● What you will do
Search the records for the string "Google", and show each line where it appears.

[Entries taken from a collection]
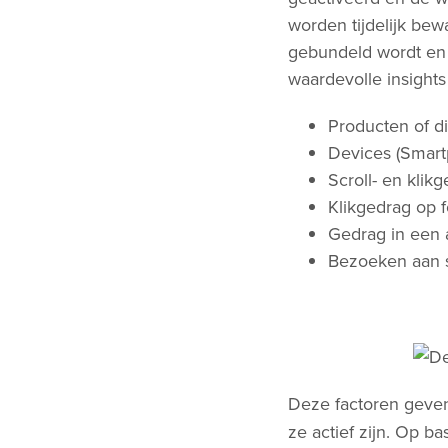
worden tijdelijk bewa
gebundeld wordt en 
waardevolle insights
Producten of di
Devices (Smartp
Scroll- en klik
Klikgedrag op 
Gedrag in een a
Bezoeken aan s
Deze factoren geven
ze actief zijn. Op b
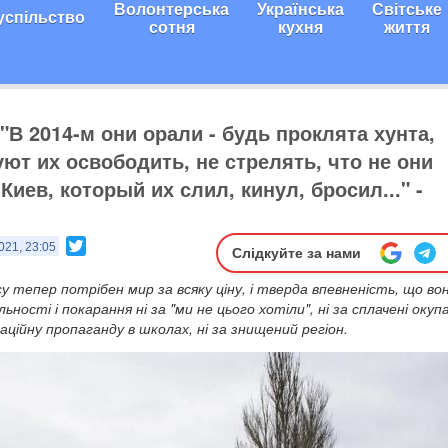
Волонтерська
Українська
Світське
успільство
сотня
кухня
життя
 "В 2014-м они орали - будь проклята хунта,
уют их освободить, не стрелять, что не они
Киев, который их слил, кинул, бросил..." -
Twitter
021, 23:05
Слідкуйте за нами
тепер потрібен мир за всяку ціну, і тверда впевненість, що во
ьності і покарання ні за "ми не цього хотіли", ні за сплачені оку
паційну пропаганду в школах, ні за знищений регіон.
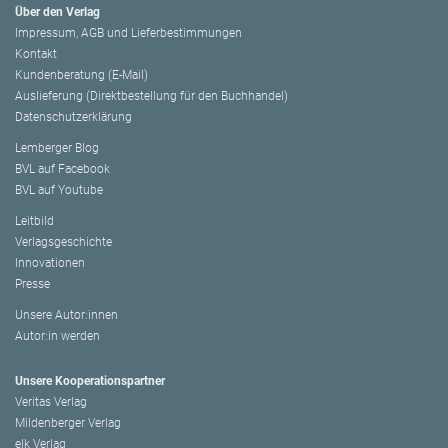
Über den Verlag
Impressum, AGB und Lieferbestimmungen
Kontakt
Kundenberatung (E-Mail)
Auslieferung (Direktbestellung für den Buchhandel)
Datenschutzerklärung
Lemberger Blog
BVL auf Facebook
BVL auf Youtube
Leitbild
Verlagsgeschichte
Innovationen
Presse
Unsere Autor:innen
Autor:in werden
Unsere Kooperationspartner
Veritas Verlag
Mildenberger Verlag
elk Verlag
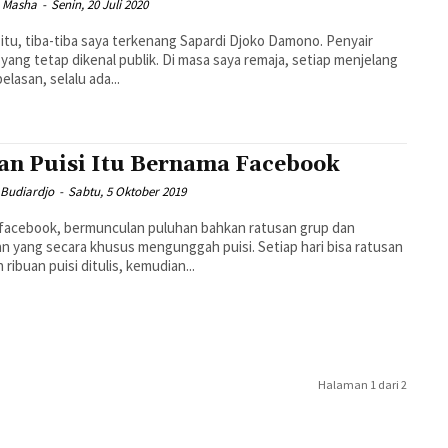
n Masha
-
Senin, 20 Juli 2020
itu, tiba-tiba saya terkenang Sapardi Djoko Damono. Penyair
yang tetap dikenal publik. Di masa saya remaja, setiap menjelang
elasan, selalu ada...
an Puisi Itu Bernama Facebook
 Budiardjo
-
Sabtu, 5 Oktober 2019
 facebook, bermunculan puluhan bahkan ratusan grup dan
n yang secara khusus mengunggah puisi. Setiap hari bisa ratusan
 ribuan puisi ditulis, kemudian...
Halaman 1 dari 2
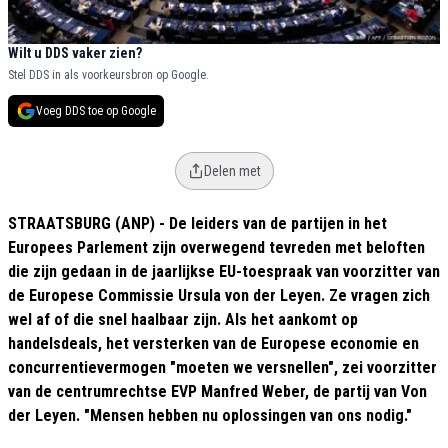
Wilt u DDS vaker zien?
Stel DDS in als voorkeursbron op Google.
Voeg DDS toe op Google
Delen met
STRAATSBURG (ANP) - De leiders van de partijen in het
Europees Parlement zijn overwegend tevreden met beloften
die zijn gedaan in de jaarlijkse EU-toespraak van voorzitter van
de Europese Commissie Ursula von der Leyen. Ze vragen zich
wel af of die snel haalbaar zijn. Als het aankomt op
handelsdeals, het versterken van de Europese economie en
concurrentievermogen "moeten we versnellen", zei voorzitter
van de centrumrechtse EVP Manfred Weber, de partij van Von
der Leyen. "Mensen hebben nu oplossingen van ons nodig."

● Written response
Stel DDS in als voorkeursbron op Google.
Voeg DDS toe op Google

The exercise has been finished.